Legal anthropology, anthropology of morality, Islam, human rights, gender.
Afghanistan, Europe (especially the UK), the UN Human Rights Council in Geneva.
Julie received a B.A (Licence) in Modern Literature from La Nouvelle Sorbonne. She graduated from the Institute of Political Studies in Paris and received an MSc in Social Sciences Research Methods from the University of Sussex. In May 2010, she completed a European DPhil in Social Anthropology and Law from Ecole des Hautes Etudes en Sciences Sociales (Paris) and the University of Sussex (Brighton). Her doctoral thesis seeks to problematize the new visibility acquired by women in 'post-war/reconstruction' Afghanistan.
In 2010, she assisted Prof. Jane Cowan in her ethnographic study of the Universal Periodic Review (UPR), a new mechanism of human rights monitoring within the (reformed) UN Human Rights Council in Geneva.
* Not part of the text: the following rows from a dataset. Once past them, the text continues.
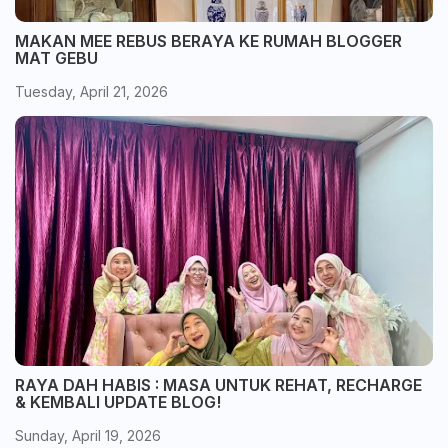
MAKAN MEE REBUS BERAYA KE RUMAH BLOGGER
MAT GEBU
Tuesday, April 21, 2026
RAYA DAH HABIS : MASA UNTUK REHAT, RECHARGE
& KEMBALI UPDATE BLOG!
Sunday, April 19, 2026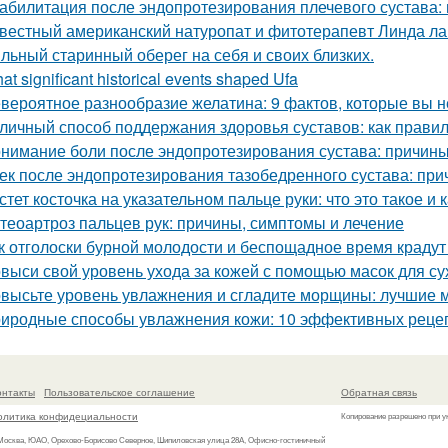
абилитация после эндопротезирования плечевого сустава:
вестный американский натуропат и фитотерапевт Линда ла
льный старинный оберег на себя и своих близких.
at significant historical events shaped Ufa
вероятное разнообразие желатина: 9 фактов, которые вы н
личный способ поддержания здоровья суставов: как прави
нимание боли после эндопротезирования сустава: причины
ек после эндопротезирования тазобедренного сустава: при
стет косточка на указательном пальце руки: что это такое и 
теоартроз пальцев рук: причины, симптомы и лечение
к отголоски бурной молодости и беспощадное время крадут
выси свой уровень ухода за кожей с помощью масок для с
высьте уровень увлажнения и сгладите морщины: лучшие м
иродные способы увлажнения кожи: 10 эффективных реце
онтакты
Пользовательское соглашение
Обратная связь
олитика конфидециальности
Копирование разрешено при у
 Москва, ЮАО, Орехово-Борисово Северное, Шипиловская улица 28А, Офисно-гостиничный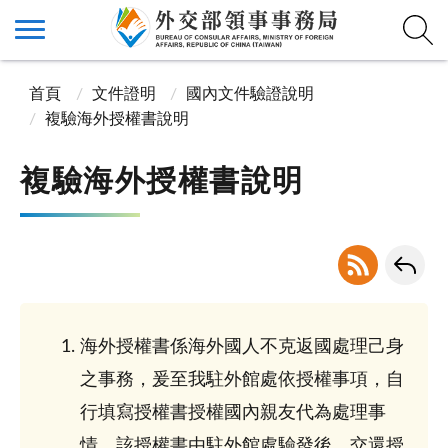
首頁
文件證明
國內文件驗證說明
複驗海外授權書說明
複驗海外授權書說明
海外授權書係海外國人不克返國處理己身
之事務，爰至我駐外館處依授權事項，自
行填寫授權書授權國內親友代為處理事
情。該授權書由駐外館處驗發後，交還授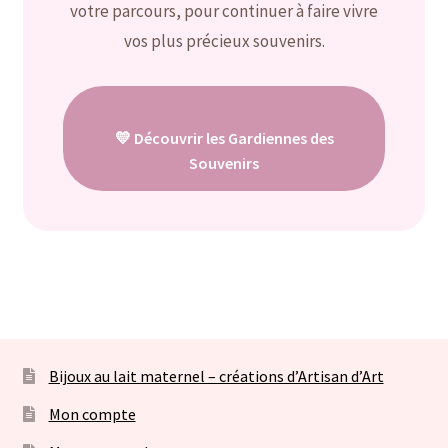
votre parcours, pour continuer à faire vivre
vos plus précieux souvenirs.
💛 Découvrir les Gardiennes des
Souvenirs
Bijoux au lait maternel – créations d’Artisan d’Art
Mon compte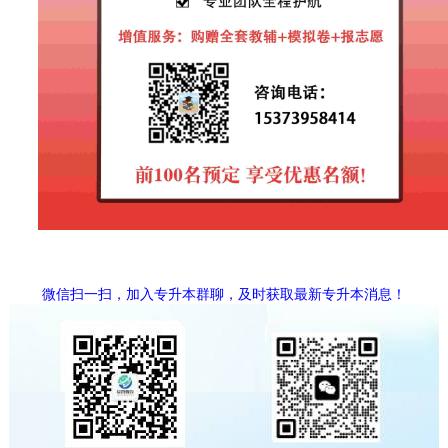
微信扫一扫，加入专升本群聊，及时获取最新专升本消息！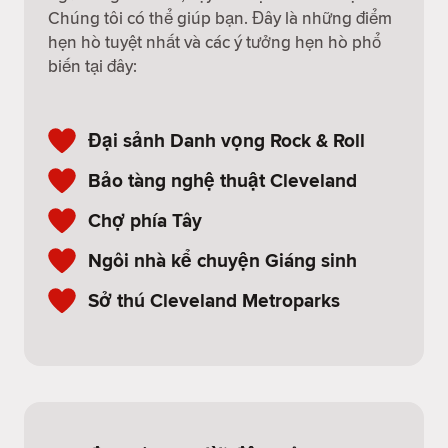
Chúng tôi có thể giúp bạn. Đây là những điểm
hẹn hò tuyệt nhất và các ý tưởng hẹn hò phổ
biến tại đây:
Đại sảnh Danh vọng Rock & Roll
Bảo tàng nghệ thuật Cleveland
Chợ phía Tây
Ngôi nhà kể chuyện Giáng sinh
Sở thú Cleveland Metroparks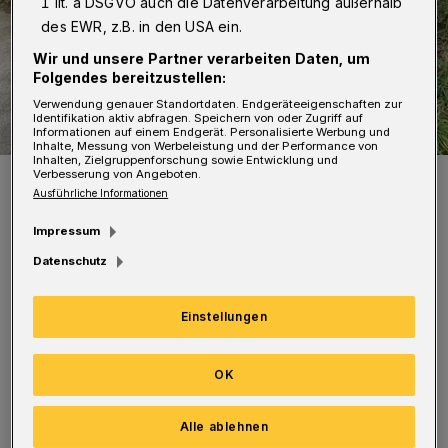
1 lit. a DSGVO auch die Datenverarbeitung außerhalb
des EWR, z.B. in den USA ein.
Wir und unsere Partner verarbeiten Daten, um
Folgendes bereitzustellen:
Verwendung genauer Standortdaten. Endgeräteeigenschaften zur
Identifikation aktiv abfragen. Speichern von oder Zugriff auf
Informationen auf einem Endgerät. Personalisierte Werbung und
Inhalte, Messung von Werbeleistung und der Performance von
Inhalten, Zielgruppenforschung sowie Entwicklung und
Verbesserung von Angeboten.
Symbolbild.
Ausführliche Informationen
Foto: Wuppertaler Rundschau/jak
Impressum
Datenschutz
Einstellungen
Los geht es somit erst am Dienstag (10. Juni
2024) statt am Montag. Die Verschiebung
OK
endet am Samstag (14. Juni) statt am Freitag.
Nach Angaben der
Alle ablehnen
Abfallwirtschaftsgesellschaft (AWG) sind die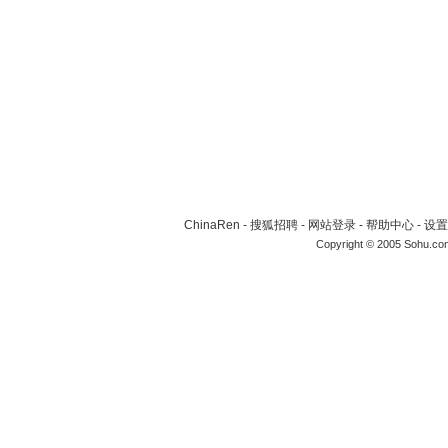
ChinaRen
-
搜狐招聘
-
网站登录
-
帮助中心
-
设置
Copyright © 2005 Sohu.co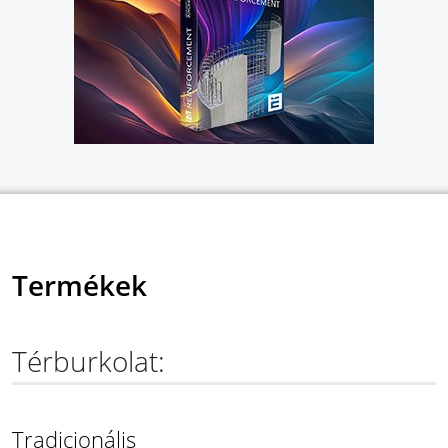
Termékek
Térburkolat:
Tradicionális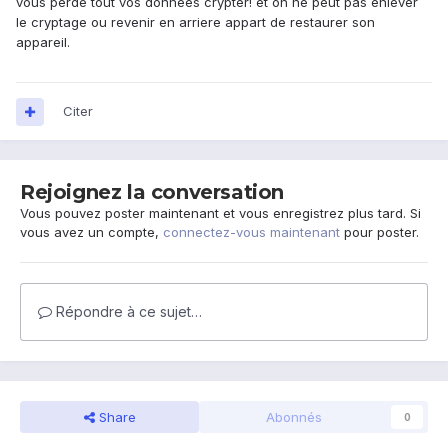
vous perdé tout vos données crypter! et on ne peut pas enlever
le cryptage ou revenir en arriere appart de restaurer son
appareil.
Citer
Rejoignez la conversation
Vous pouvez poster maintenant et vous enregistrez plus tard. Si
vous avez un compte,
connectez-vous maintenant
pour poster.
Répondre à ce sujet…
Share
Abonnés
0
She is now redirecting her research interests towards Islam in Europe, looking at the contemporary transformations of the European public sphere through its encounter with Islamic difference. Her recent work investigates everyday uses and practices of Islamic law in Britain. In 2011-2012, she was a Postdoctoral Fellow within the ‘Legal Cultures’ (Rechtskulturen) program of Humboldt University. In 2009-2010, she was part of Prof. Göle’s ERC project: “Islam in the making of the European Public Sphere”.
Why Law & Anthropology?
"Fieldwork I conducted in Afghanistan, at the UN Human Rights Council in Geneva and in British Shari'ah Councils made me realise that law and justice do not always coincide. Oftentimes even, the law can foster sentiments of injustice. In my view, anthropology is the discipline that is most apt to unpack these complexities and provide critical insight into the lived experiences and practices of the law."